**WORK INSTRUCTIONS:** Make an exact copy of the records below, excluding images.

**Extracted page text data:**
● ● ● ● ●

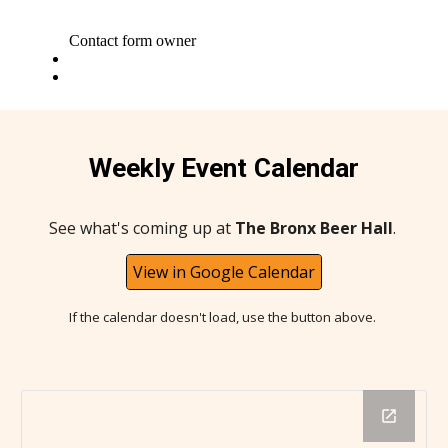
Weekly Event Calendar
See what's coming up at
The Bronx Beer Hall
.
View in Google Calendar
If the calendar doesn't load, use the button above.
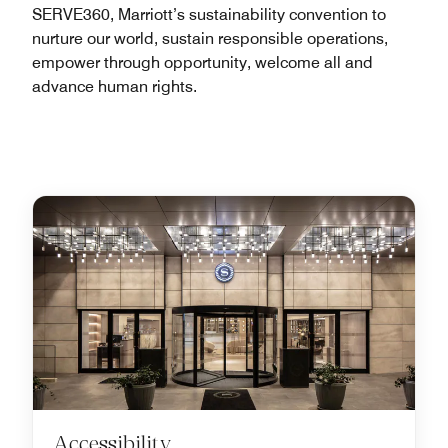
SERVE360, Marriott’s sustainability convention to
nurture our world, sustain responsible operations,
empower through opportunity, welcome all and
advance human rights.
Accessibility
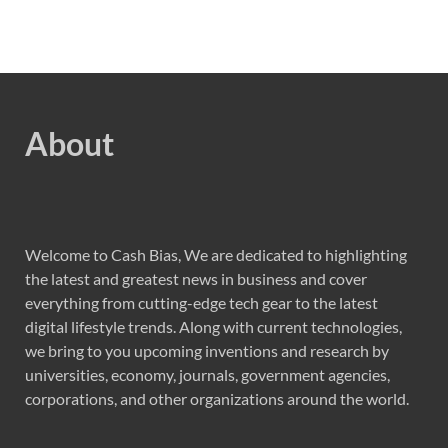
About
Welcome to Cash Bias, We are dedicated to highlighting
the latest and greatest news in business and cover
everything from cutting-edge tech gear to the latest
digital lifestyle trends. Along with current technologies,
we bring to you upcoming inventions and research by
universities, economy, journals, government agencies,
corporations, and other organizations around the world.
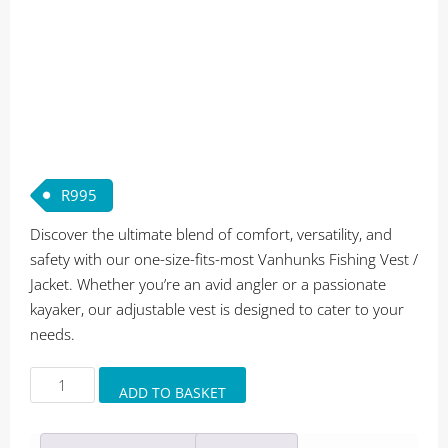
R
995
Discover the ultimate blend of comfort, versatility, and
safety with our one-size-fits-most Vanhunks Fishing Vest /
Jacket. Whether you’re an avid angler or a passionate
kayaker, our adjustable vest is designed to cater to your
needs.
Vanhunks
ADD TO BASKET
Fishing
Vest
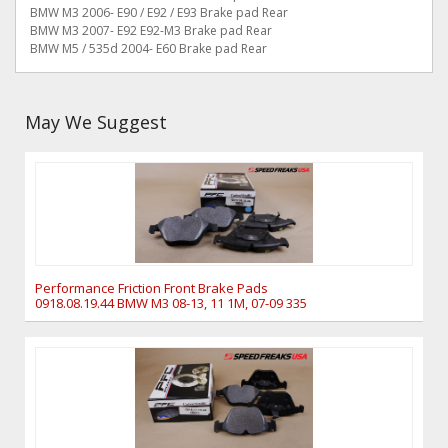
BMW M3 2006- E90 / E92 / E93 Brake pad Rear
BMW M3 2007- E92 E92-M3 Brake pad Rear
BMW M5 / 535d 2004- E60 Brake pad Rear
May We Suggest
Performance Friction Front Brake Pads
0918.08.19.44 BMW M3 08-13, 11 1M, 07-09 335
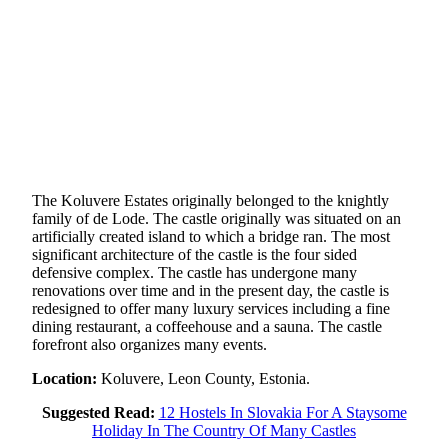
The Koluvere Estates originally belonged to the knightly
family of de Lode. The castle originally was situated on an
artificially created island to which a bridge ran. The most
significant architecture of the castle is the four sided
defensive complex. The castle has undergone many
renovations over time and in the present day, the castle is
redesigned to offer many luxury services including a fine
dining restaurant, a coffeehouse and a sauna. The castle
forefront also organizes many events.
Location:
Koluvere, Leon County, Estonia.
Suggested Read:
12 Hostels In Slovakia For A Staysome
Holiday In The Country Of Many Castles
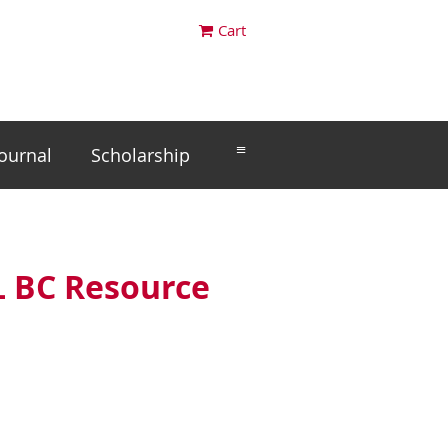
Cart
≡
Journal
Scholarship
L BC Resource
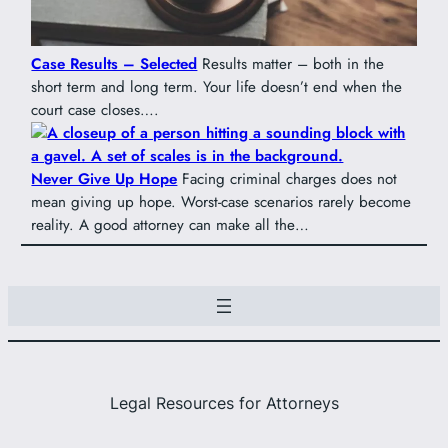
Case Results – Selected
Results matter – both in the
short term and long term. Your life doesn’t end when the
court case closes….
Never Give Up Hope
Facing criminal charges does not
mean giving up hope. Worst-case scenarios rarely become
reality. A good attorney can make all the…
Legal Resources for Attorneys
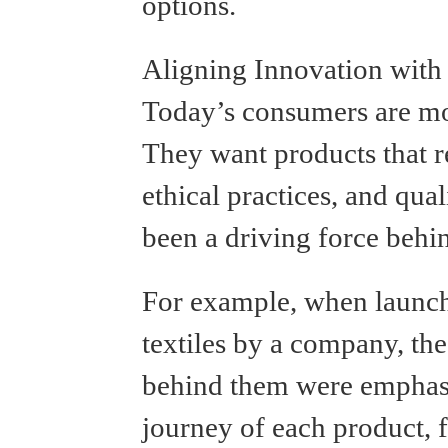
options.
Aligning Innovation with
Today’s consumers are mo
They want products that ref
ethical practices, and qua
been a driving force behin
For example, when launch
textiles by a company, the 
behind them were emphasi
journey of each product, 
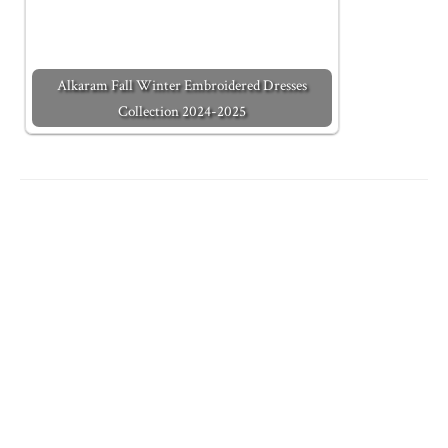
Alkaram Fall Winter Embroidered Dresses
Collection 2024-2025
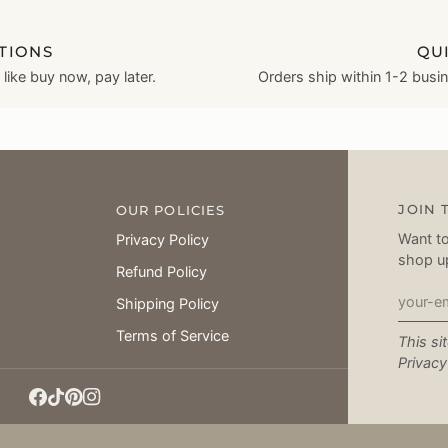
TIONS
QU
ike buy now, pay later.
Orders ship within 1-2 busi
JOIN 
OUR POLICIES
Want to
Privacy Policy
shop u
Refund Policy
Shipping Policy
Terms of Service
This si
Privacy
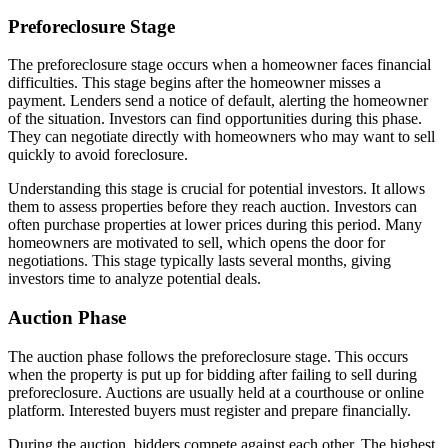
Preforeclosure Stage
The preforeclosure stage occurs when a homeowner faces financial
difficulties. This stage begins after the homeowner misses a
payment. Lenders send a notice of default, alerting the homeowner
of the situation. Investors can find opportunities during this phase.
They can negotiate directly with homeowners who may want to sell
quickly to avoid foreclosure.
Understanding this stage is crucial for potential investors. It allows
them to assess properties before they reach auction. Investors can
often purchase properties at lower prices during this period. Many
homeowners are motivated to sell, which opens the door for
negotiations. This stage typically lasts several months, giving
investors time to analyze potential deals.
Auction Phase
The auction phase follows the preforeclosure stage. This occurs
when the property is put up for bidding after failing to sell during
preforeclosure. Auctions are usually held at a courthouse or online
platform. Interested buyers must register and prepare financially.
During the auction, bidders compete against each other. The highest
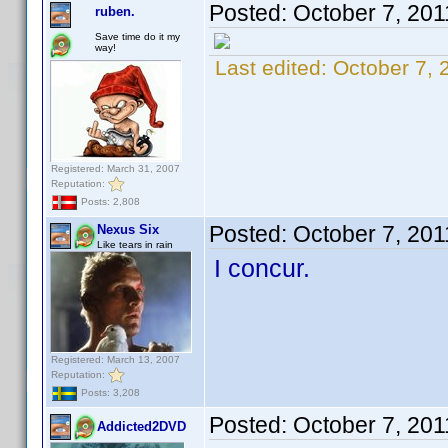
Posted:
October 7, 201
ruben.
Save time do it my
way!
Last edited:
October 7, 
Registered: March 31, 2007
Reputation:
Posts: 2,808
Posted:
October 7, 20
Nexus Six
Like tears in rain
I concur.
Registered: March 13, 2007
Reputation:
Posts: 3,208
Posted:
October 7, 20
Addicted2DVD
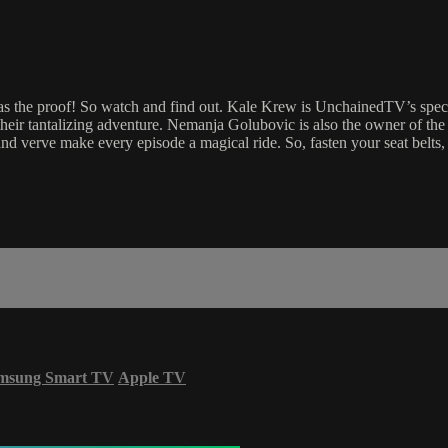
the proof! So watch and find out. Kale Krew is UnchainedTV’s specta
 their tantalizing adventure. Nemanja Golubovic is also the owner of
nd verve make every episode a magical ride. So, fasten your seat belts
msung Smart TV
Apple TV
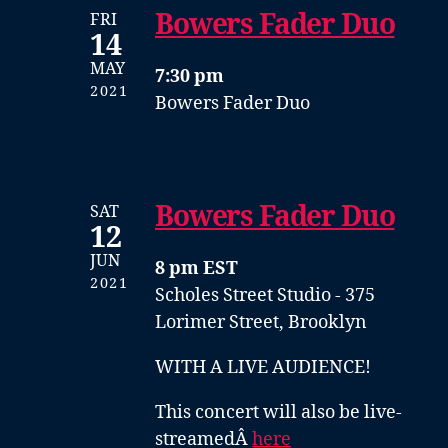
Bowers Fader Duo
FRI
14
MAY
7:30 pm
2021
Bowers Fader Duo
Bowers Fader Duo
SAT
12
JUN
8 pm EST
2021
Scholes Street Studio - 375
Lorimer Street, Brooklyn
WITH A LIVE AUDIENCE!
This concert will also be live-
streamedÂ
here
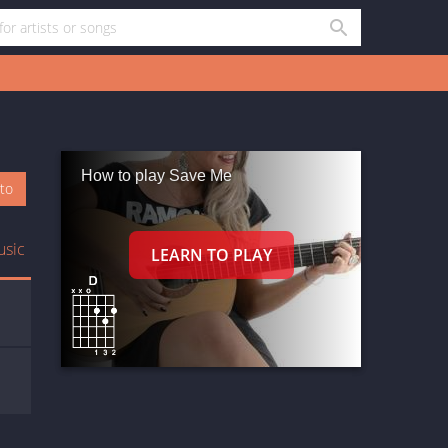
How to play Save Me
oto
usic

● ● ● ● ●

**SOLVED PROBLEM:**
Weekly Event Calendar
See what's coming up at
The Bronx Beer Hall
.
View in Google Calendar
If the calendar doesn't load, use the button above.
SERVE360, Marriott’s sustainability convention to
nurture our world, sustain responsible operations,
empower through opportunity, welcome all and
advance human rights.
Accessibility
About
Welcome to Cash Bias, We are dedicated to highlighting
the latest and greatest news in business and cover
everything from cutting-edge tech gear to the latest
digital lifestyle trends. Along with current technologies,
we bring to you upcoming inventions and research by
universities, economy, journals, government agencies,
corporations, and other organizations around the world.
R
995
Discover the ultimate blend of comfort, versatility, and
safety with our one-size-fits-most Vanhunks Fishing Vest /
Jacket. Whether you’re an avid angler or a passionate
kayaker, our adjustable vest is designed to cater to your
needs.
Vanhunks
ADD TO BASKET
Fishing
Vest
BMW M3 2006- E90 / E92 / E93 Brake pad Rear
BMW M3 2007- E92 E92-M3 Brake pad Rear
BMW M5 / 535d 2004- E60 Brake pad Rear
May We Suggest
Performance Friction Front Brake Pads
0918.08.19.44 BMW M3 08-13, 11 1M, 07-09 335
The Koluvere Estates originally belonged to the knightly
family of de Lode. The castle originally was situated on an
artificially created island to which a bridge ran. The most
significant architecture of the castle is the four sided
defensive complex. The castle has undergone many
renovations over time and in the present day, the castle is
redesigned to offer many luxury services including a fine
dining restaurant, a coffeehouse and a sauna. The castle
forefront also organizes many events.
Location:
Koluvere, Leon County, Estonia.
Suggested Read:
12 Hostels In Slovakia For A Staysome
Holiday In The Country Of Many Castles
Cart
≡
Journal
Scholarship
L BC Resource
Case Results – Selected
Results matter – both in the
short term and long term. Your life doesn’t end when the
court case closes….
Never Give Up Hope
Facing criminal charges does not
mean giving up hope. Worst-case scenarios rarely become
reality. A good attorney can make all the…
Legal Resources for Attorneys
options.
Aligning Innovation with
Today’s consumers are mo
They want products that ref
ethical practices, and qua
been a driving force behin
For example, when launch
textiles by a company, the 
behind them were emphasi
journey of each product, 
Alkaram Fall Winter Embroidered Dresses
Collection 2024-2025
TIONS
QU
ike buy now, pay later.
Orders ship within 1-2 busi
JOIN 
OUR POLICIES
Want to
Privacy Policy
shop u
Refund Policy
Shipping Policy
Terms of Service
This si
Privacy
Preforeclosure Stage
The preforeclosure stage occurs when a homeowner faces financial
difficulties. This stage begins after the homeowner misses a
payment. Lenders send a notice of default, alerting the homeowner
of the situation. Investors can find opportunities during this phase.
They can negotiate directly with homeowners who may want to sell
quickly to avoid foreclosure.
Understanding this stage is crucial for potential investors. It allows
them to assess properties before they reach auction. Investors can
often purchase properties at lower prices during this period. Many
homeowners are motivated to sell, which opens the door for
negotiations. This stage typically lasts several months, giving
investors time to analyze potential deals.
Auction Phase
The auction phase follows the preforeclosure stage. This occurs
when the property is put up for bidding after failing to sell during
preforeclosure. Auctions are usually held at a courthouse or online
platform. Interested buyers must register and prepare financially.
During the auction, bidders compete against each other. The highest
Posted:
October 7, 201
ruben.
Save time do it my
way!
Last edited:
October 7, 
Registered: March 31, 2007
Reputation:
Posts: 2,808
Posted:
October 7, 20
Nexus Six
Like tears in rain
I concur.
Registered: March 13, 2007
Reputation:
Posts: 3,208
Posted:
October 7, 20
Addicted2DVD
the proof! So watch and find out. Kale Krew is UnchainedTV’s specta
 their tantalizing adventure. Nemanja Golubovic is also the owner of
nd verve make every episode a magical ride. So, fasten your seat belts
msung Smart TV
Apple TV
Bowers Fader Duo
FRI
14
MAY
7:30 pm
2021
Bowers Fader Duo
Bowers Fader Duo
SAT
12
JUN
8 pm EST
2021
Scholes Street Studio - 375
Lorimer Street, Brooklyn
WITH A LIVE AUDIENCE!
This concert will also be live-
streamedÂ
here
How to play Save Me
oto
usic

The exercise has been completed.